[Page images and extracted text]
"""

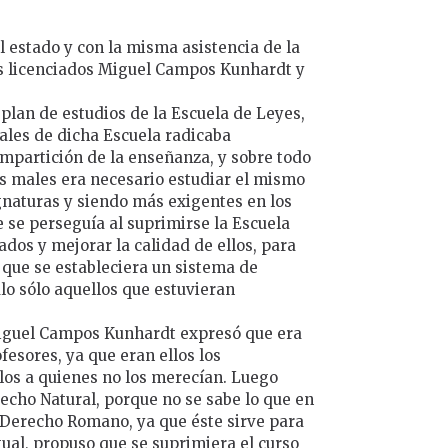
 estado y con la misma asistencia de la
los licenciados Miguel Campos Kunhardt y
 plan de estudios de la Escuela de Leyes,
males de dicha Escuela radicaba
impartición de la enseñanza, y sobre todo
os males era necesario estudiar el mismo
gnaturas y siendo más exigentes en los
se perseguía al suprimirse la Escuela
ados y mejorar la calidad de ellos, para
 que se estableciera un sistema de
ulo sólo aquellos que estuvieran
 Miguel Campos Kunhardt expresó que era
esores, ya que eran ellos los
los a quienes no los merecían. Luego
recho Natural, porque no se sabe lo que en
e Derecho Romano, ya que éste sirve para
igual, propuso que se suprimiera el curso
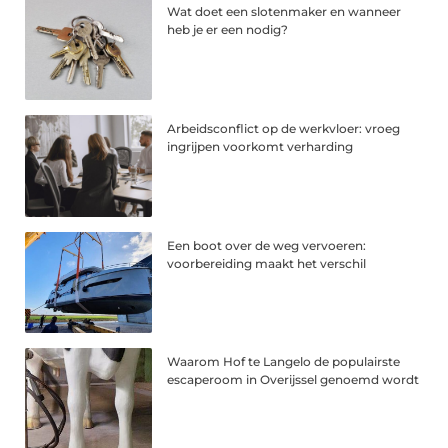
Wat doet een slotenmaker en wanneer
heb je er een nodig?
Arbeidsconflict op de werkvloer: vroeg
ingrijpen voorkomt verharding
Een boot over de weg vervoeren:
voorbereiding maakt het verschil
Waarom Hof te Langelo de populairste
escaperoom in Overijssel genoemd wordt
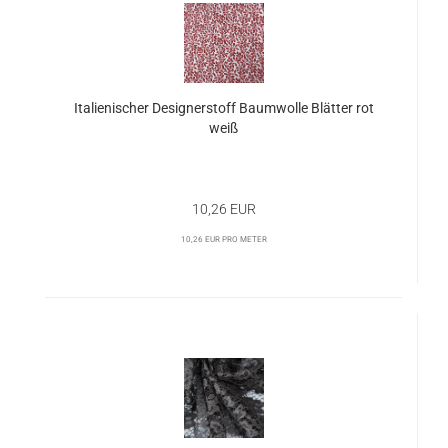
Italienischer Designerstoff Baumwolle Blätter rot
weiß
10,26 EUR
10,26 EUR pro Meter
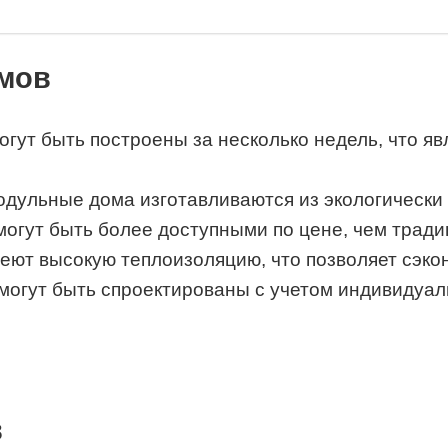
мов
гут быть построены за несколько недель, что яв
дульные дома изготавливаются из экологически ч
огут быть более доступными по цене, чем трад
ют высокую теплоизоляцию, что позволяет сэкон
огут быть спроектированы с учетом индивидуаль
в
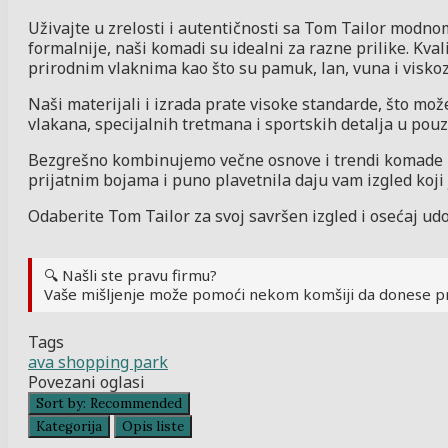
Uživajte u zrelosti i autentičnosti sa Tom Tailor modnom
formalnije, naši komadi su idealni za razne prilike. Kv
prirodnim vlaknima kao što su pamuk, lan, vuna i viskoz
Naši materijali i izrada prate visoke standarde, što može
vlakana, specijalnih tretmana i sportskih detalja u pou
Bezgrešno kombinujemo večne osnove i trendi komade kak
prijatnim bojama i puno plavetnila daju vam izgled koji 
Odaberite Tom Tailor za svoj savršen izgled i osećaj udob
🔍 Našli ste pravu firmu?
Vaše mišljenje može pomoći nekom komšiji da donese p
Tags
ava shopping park
Povezani oglasi
Sort by:
Recommended
Kategorija
Opis liste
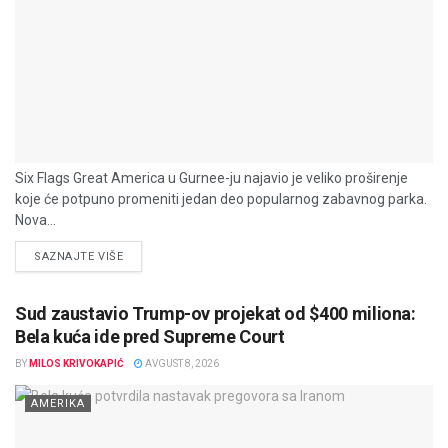
Six Flags Great America u Gurnee-ju najavio je veliko proširenje
koje će potpuno promeniti jedan deo popularnog zabavnog parka.
Nova...
DETAILS
SAZNAJTE VIŠE
Sud zaustavio Trump-ov projekat od $400 miliona:
Bela kuća ide pred Supreme Court
BY
MILOS KRIVOKAPIĆ
AVGUST 8, 2026
AMERIKA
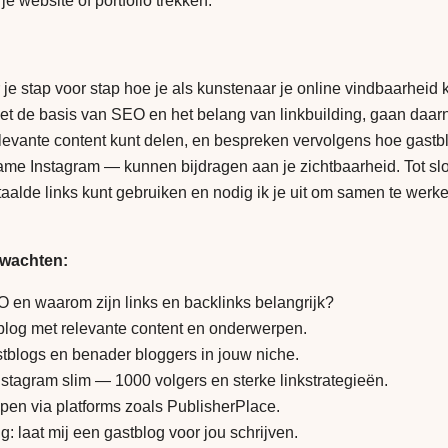
e website of portfolio trekken.
eer je stap voor stap hoe je als kunstenaar je online vindbaarheid
 de basis van SEO en het belang van linkbuilding, gaan daarn
levante content kunt delen, en bespreken vervolgens hoe gastb
e Instagram — kunnen bijdragen aan je zichtbaarheid. Tot slot
taalde links kunt gebruiken en nodig ik je uit om samen te wer
rwachten:
O en waarom zijn links en backlinks belangrijk?
 blog met relevante content en onderwerpen.
stblogs en benader bloggers in jouw niche.
stagram slim — 1000 volgers en sterke linkstrategieën.
pen via platforms zoals PublisherPlace.
g: laat mij een gastblog voor jou schrijven.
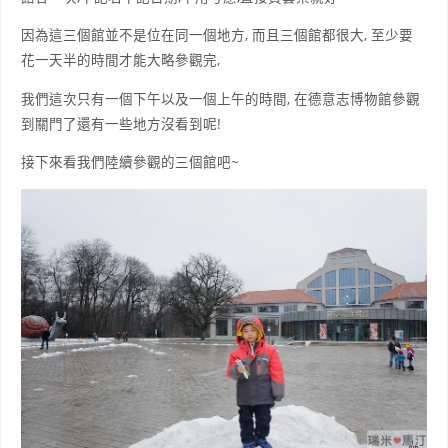
因為這三個館並不是位在同一個地方, 而且三個館都很大, 至少要
花一天半的時間才能大略參觀完,
我們這次只有一個下午以及一個上午的時間, 在德意志博物館參觀
到關門了還有一些地方沒看到呢!
接下來看我們陸續參觀的三個館吧~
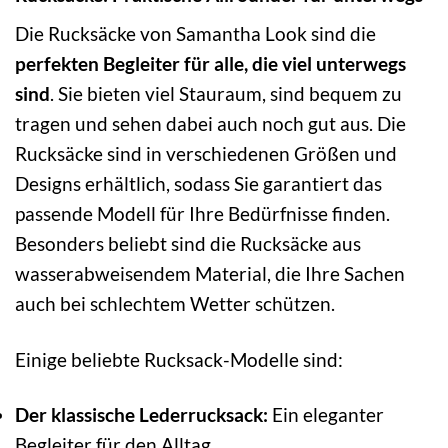
Die Rucksäcke von Samantha Look sind die
perfekten Begleiter für alle, die viel unterwegs
sind
. Sie bieten viel Stauraum, sind bequem zu
tragen und sehen dabei auch noch gut aus. Die
Rucksäcke sind in verschiedenen Größen und
Designs erhältlich, sodass Sie garantiert das
passende Modell für Ihre Bedürfnisse finden.
Besonders beliebt sind die Rucksäcke aus
wasserabweisendem Material, die Ihre Sachen
auch bei schlechtem Wetter schützen.
Einige beliebte Rucksack-Modelle sind:
Der klassische Lederrucksack:
Ein eleganter
Begleiter für den Alltag.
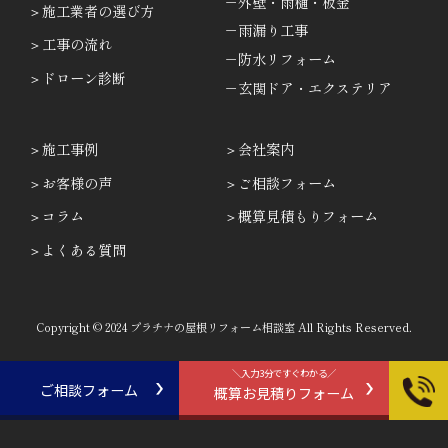
－外壁・雨樋・板金
施工業者の選び方
－雨漏り工事
工事の流れ
－防水リフォーム
ドローン診断
－玄関ドア・エクステリア
施工事例
会社案内
お客様の声
ご相談フォーム
コラム
概算見積もりフォーム
よくある質問
Copyright © 2024 プラチナの屋根リフォーム相談室 All Rights Reserved.
＼入力3分ですぐわかる／
ご相談フォーム
概算お見積りフォーム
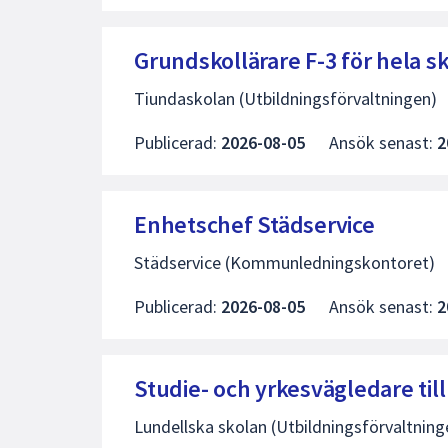
Grundskollärare F-3 för hela 
Tiundaskolan (Utbildningsförvaltningen)
Publicerad:
2026-08-05
Ansök senast:
2
Enhetschef Städservice
Städservice (Kommunledningskontoret)
Publicerad:
2026-08-05
Ansök senast:
2
Studie- och yrkesvägledare til
Lundellska skolan (Utbildningsförvaltning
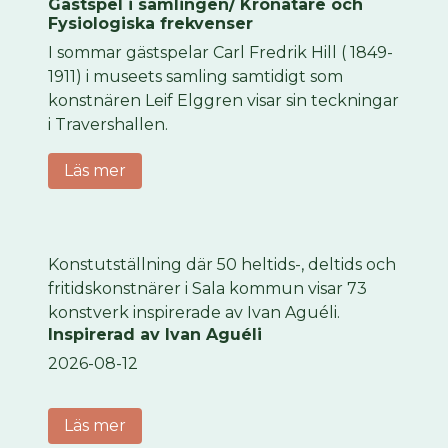
Gästspel i samlingen/ Kronätare och
Fysiologiska frekvenser
I sommar gästspelar Carl Fredrik Hill ( 1849-
1911) i museets samling samtidigt som
konstnären Leif Elggren visar sin teckningar
i Travershallen.
Läs mer
Konstutställning där 50 heltids-, deltids och
fritidskonstnärer i Sala kommun visar 73
konstverk inspirerade av Ivan Aguéli.
Inspirerad av Ivan Aguéli
2026-08-12
Läs mer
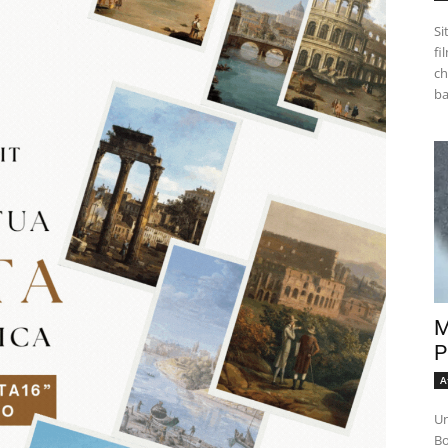
Si
fi
ch
M
P
A
Un
Bo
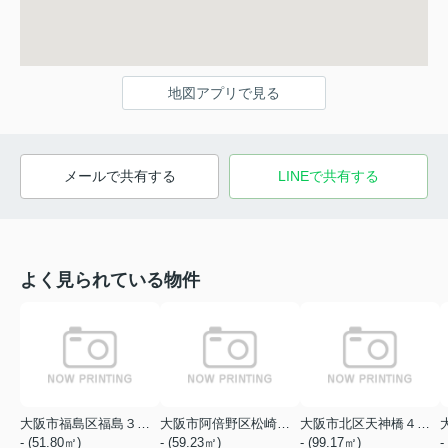
地図アプリで見る
メールで共有する
LINEで共有する
よく見られている物件
大阪市福島区福島３丁目
大阪市阿倍野区松崎町１丁目
大阪市北区天神橋４丁目
- (51.80㎡)
- (59.23㎡)
- (99.17㎡)
-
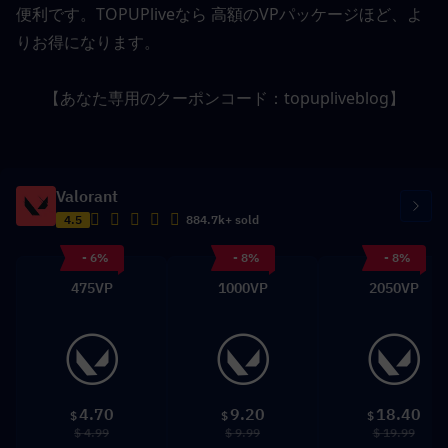
便利です。TOPUPliveなら
高額のVPパッケージほど、よ
りお得になります。
【あなた専用のクーポンコード：topupliveblog】
Valorant
4.5
884.7k+ sold
- 6%
- 8%
- 8%
475VP
1000VP
2050VP
4.70
9.20
18.40
$
$
$
$ 4.99
$ 9.99
$ 19.99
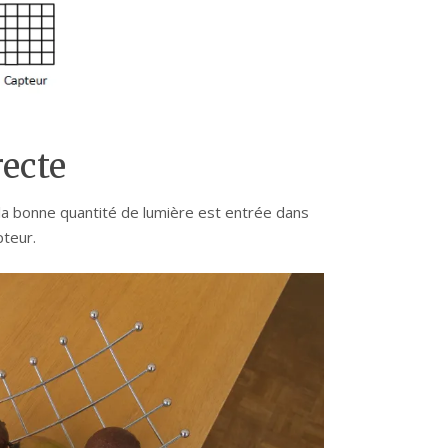
recte
la bonne quantité de lumière est entrée dans
pteur.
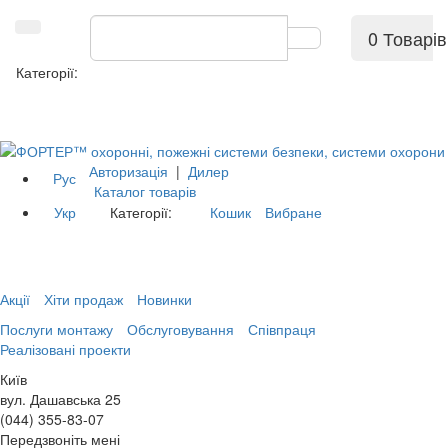
0 Товарів
Категорії:
Авторизація
|
Дилер
Рус
Каталог товарів
Укр
Категорії:
Кошик
Вибране
Акції
Хіти продаж
Новинки
Послуги монтажу
Обслуговування
Співпраця
Реалізовані проекти
Київ
вул. Дашавська 25
(044) 355-83-07
Передзвоніть мені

"""

PROBLEM TO SOLVE: The expected answer is a copy of each line above containing "Ihre".

TASK SOLUTION:
passende Modell für Ihre Bedürfnisse finden.
wasserabweisendem Material, die Ihre Sachen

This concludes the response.